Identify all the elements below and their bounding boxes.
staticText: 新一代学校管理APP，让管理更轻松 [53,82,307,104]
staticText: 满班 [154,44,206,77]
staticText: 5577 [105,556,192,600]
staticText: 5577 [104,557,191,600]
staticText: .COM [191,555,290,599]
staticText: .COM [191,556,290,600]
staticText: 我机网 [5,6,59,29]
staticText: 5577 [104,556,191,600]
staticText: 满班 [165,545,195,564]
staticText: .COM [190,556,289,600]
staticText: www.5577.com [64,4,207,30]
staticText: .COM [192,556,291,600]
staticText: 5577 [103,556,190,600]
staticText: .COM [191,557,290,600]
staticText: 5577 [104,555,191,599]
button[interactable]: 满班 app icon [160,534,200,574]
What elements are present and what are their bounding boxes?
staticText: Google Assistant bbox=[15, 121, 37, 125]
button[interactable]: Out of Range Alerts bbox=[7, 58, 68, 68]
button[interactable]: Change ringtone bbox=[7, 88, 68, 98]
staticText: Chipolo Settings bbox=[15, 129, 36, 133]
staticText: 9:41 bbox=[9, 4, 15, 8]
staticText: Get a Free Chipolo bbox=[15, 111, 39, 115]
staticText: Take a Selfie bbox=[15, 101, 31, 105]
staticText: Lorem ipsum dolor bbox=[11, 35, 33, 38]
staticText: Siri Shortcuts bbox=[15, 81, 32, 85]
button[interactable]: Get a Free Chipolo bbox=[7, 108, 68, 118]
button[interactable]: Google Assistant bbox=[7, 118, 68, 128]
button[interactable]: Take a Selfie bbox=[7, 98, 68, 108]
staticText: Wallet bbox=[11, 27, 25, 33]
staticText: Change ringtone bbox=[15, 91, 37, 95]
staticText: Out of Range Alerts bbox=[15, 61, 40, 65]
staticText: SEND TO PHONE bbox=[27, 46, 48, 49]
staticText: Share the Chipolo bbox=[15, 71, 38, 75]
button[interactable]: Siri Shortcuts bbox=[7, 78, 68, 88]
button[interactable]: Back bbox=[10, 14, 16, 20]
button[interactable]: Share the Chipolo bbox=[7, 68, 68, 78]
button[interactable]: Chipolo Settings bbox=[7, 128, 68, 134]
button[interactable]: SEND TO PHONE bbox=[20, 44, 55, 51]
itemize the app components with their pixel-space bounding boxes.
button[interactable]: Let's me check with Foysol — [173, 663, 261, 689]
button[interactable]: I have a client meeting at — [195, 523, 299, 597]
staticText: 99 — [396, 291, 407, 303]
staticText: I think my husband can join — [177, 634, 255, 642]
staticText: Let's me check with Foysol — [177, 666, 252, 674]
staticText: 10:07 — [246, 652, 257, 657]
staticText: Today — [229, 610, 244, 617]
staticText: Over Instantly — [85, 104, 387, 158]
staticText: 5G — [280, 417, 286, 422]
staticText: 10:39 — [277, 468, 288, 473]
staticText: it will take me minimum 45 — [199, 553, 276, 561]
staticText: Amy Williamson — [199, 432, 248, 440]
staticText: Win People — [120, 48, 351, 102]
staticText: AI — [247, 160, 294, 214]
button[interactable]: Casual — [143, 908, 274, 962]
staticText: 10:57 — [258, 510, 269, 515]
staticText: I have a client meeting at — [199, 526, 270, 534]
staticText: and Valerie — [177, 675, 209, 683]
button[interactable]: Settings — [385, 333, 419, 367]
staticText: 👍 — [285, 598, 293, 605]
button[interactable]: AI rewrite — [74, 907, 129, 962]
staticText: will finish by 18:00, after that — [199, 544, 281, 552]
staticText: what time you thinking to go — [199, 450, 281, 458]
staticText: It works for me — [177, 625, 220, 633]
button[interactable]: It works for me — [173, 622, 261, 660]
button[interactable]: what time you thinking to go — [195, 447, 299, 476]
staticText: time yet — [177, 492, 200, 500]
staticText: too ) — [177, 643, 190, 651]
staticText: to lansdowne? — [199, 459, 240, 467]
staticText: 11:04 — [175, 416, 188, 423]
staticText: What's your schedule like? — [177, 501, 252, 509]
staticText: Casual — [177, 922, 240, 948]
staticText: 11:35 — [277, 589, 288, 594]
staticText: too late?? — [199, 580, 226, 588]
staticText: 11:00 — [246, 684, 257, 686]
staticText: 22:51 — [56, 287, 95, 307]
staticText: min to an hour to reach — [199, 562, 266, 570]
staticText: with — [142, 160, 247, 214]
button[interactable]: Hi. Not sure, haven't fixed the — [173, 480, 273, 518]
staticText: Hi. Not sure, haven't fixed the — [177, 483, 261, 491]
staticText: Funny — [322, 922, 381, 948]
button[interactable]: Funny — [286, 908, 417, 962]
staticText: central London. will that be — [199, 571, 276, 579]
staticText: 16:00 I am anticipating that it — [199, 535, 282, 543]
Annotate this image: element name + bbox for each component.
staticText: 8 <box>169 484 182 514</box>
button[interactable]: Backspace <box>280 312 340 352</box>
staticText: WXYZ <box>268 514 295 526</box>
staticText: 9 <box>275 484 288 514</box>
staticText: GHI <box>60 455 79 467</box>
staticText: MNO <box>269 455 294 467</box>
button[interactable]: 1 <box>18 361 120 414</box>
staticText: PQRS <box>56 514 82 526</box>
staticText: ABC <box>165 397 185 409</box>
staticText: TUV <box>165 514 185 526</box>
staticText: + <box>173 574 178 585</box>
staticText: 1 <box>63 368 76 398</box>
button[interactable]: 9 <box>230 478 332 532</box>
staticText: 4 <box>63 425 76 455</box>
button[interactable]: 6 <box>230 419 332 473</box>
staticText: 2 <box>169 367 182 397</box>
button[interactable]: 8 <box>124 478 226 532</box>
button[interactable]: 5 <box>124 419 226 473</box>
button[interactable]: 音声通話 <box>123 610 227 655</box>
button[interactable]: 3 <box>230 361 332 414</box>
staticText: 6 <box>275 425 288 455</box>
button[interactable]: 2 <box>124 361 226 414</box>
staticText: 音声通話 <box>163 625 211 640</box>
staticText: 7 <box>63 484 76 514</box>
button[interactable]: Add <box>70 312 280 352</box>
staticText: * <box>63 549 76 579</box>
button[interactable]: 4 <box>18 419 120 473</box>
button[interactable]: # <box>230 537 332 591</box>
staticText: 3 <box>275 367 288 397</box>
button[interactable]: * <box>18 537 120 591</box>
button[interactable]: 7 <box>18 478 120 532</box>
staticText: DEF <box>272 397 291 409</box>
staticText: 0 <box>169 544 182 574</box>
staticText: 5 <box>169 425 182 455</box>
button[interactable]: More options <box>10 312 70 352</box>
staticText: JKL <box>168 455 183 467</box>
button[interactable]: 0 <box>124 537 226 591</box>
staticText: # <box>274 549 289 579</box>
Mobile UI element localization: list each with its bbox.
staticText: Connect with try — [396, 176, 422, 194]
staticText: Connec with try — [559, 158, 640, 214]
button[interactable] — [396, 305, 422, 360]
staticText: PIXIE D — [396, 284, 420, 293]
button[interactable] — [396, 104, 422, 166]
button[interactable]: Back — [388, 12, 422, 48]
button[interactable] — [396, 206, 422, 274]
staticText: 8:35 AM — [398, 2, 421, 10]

++++++++

#### Aim of the task:
Make a list of all lines in the data that contain "works".

#### Solution to the problem:
staticText: It works for me — [177, 625, 220, 633]
button[interactable]: It works for me — [173, 622, 261, 660]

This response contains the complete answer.